Universities often have evidence of impact, yet the public still doesn’t recognise it as theirs.

The problem isn’t that outcomes go undocumented. It’s that the dominant model of public value runs in one direction — research happens, knowledge is produced, benefits eventually flow outward — and then an institution tries to explain why it mattered. However, often the most significant value universities create is constituted by the relationship itself: a community that shapes a research agenda and sees their priorities reflected back; young people who encounter higher education through a partnership that shifts what they believe is possible for them; residents who co-design a neighbourhood health intervention and feel that a local institution is working

The answer to making a greater impact with research isn’t about messaging it more effectively. It’s a different kind of relationship altogether — one built on trust and mutual benefit, where the public are partners in creating value, not audiences for it. The goal isn’t a university sector that is better at communicating. It is a differently organised one — where public value is not a byproduct of what universities do, but the reason they do it.

A familiar crisis, a useful precedent

Institutions that the public don’t feel belong to them are institutions whose claim on public money is always contestable.
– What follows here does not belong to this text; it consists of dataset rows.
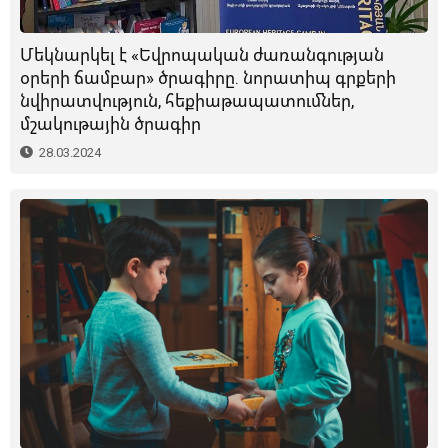
Մեկնարկել է «Եվրոպական ժառանգության
օրերի ճամբար» ծրագիրը. նորատիպ գրքերի
նվիրատվություն, հեքիաթապատումներ,
մշակութային ծրագիր
28.03.2024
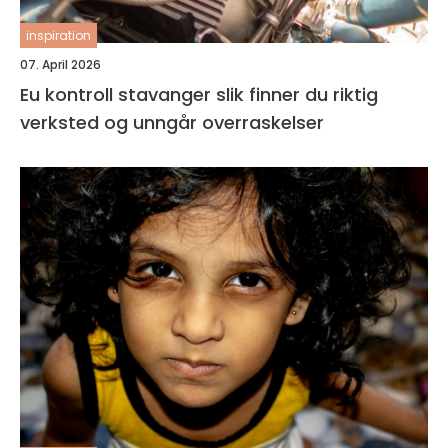
inspiration
07. April 2026
Eu kontroll stavanger slik finner du riktig
verksted og unngår overraskelser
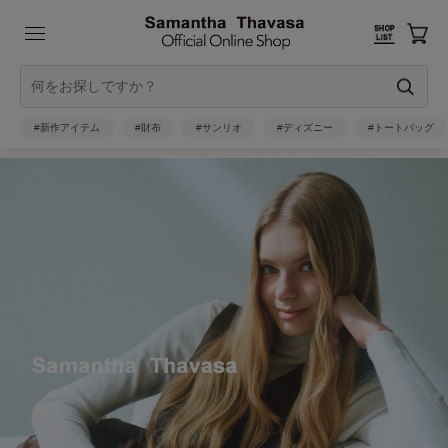
#新作アイテム
#財布
#サンリオ
#ディズニー
#トートバッグ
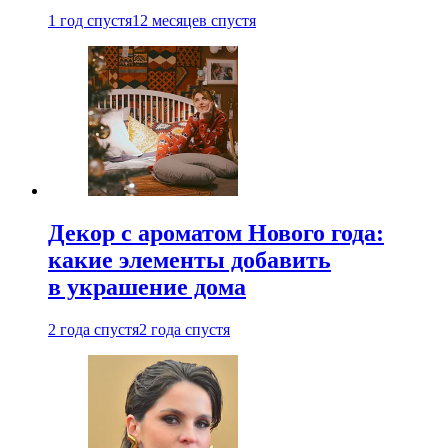
1 год спустя
12 месяцев спустя
Декор с ароматом Нового года:
какие элементы добавить
в украшение дома
2 года спустя
2 года спустя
Twenty years ago, the BBC learned this the hard way. Heading into Charter Renewal, institutional excellence alone wasn’t enough. The response was a Public Value framework: a way of articulating what the BBC was for, how it created value beyond ratings or revenue, and how the public could hold it to account.

It wasn’t perfect. But it gave the BBC a legitimacy argument that spoke to audiences as citizens, not consumers — and it recognised that public value had to be demonstrated and co-created, not simply asserted.
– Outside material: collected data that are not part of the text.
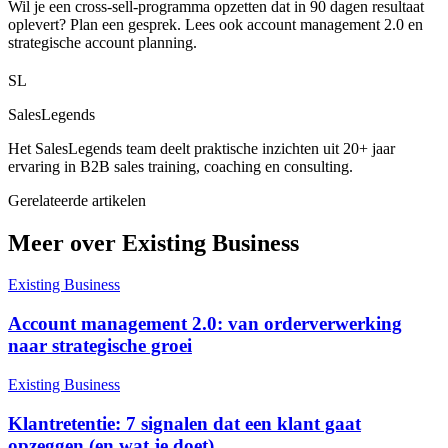
Wil je een cross-sell-programma opzetten dat in 90 dagen resultaat
oplevert?
Plan een gesprek
. Lees ook
account management 2.0
en
strategische account planning
.
SL
SalesLegends
Het SalesLegends team deelt praktische inzichten uit 20+ jaar
ervaring in B2B sales training, coaching en consulting.
Gerelateerde artikelen
Meer over Existing Business
Existing Business
Account management 2.0: van orderverwerking
naar strategische groei
Existing Business
Klantretentie: 7 signalen dat een klant gaat
opzeggen (en wat je doet)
Higher education is at a similar inflection point. Research from UUK and CaSE tells a sobering story: only 29 per cent of people feel connected to research and development, and just 18 per cent can name any local or personal benefit from a nearby university. UKRI’s own Public Attitudes to Science survey, published in 2026, shows 12 per cent of the public feel sufficiently involved in decisions about science and technology — a historic low. And while 65 per cent believe science has benefited society, only 43 per cent feel it has increased their own personal prosperity. The problem isn’t hostility. It’s distance: research and innovation doesn’t feel like theirs. Confidence in universities as institutions that serve everyone — rather than a privileged few — is low

Where the system currently falls short.

The accountability architecture universities operate within was never designed to capture felt value. REF, TEF, KEF, KEIF, HEIF, Access and Participation — produces parallel streams of assurance, but almost no synthesis. The things that generate the most meaningful public value often happen in the joins: where research meets teaching meets long-term community partnership. Yet those joins are almost invisible in governance. The relational infrastructure that makes the best work possible — the engagement professionals, the conveners, the platforms for collaboration, the sustained relationships with communities — barely register as ‘infrastructure’ at all. This work is funded piecemeal and maintained largely through goodwill.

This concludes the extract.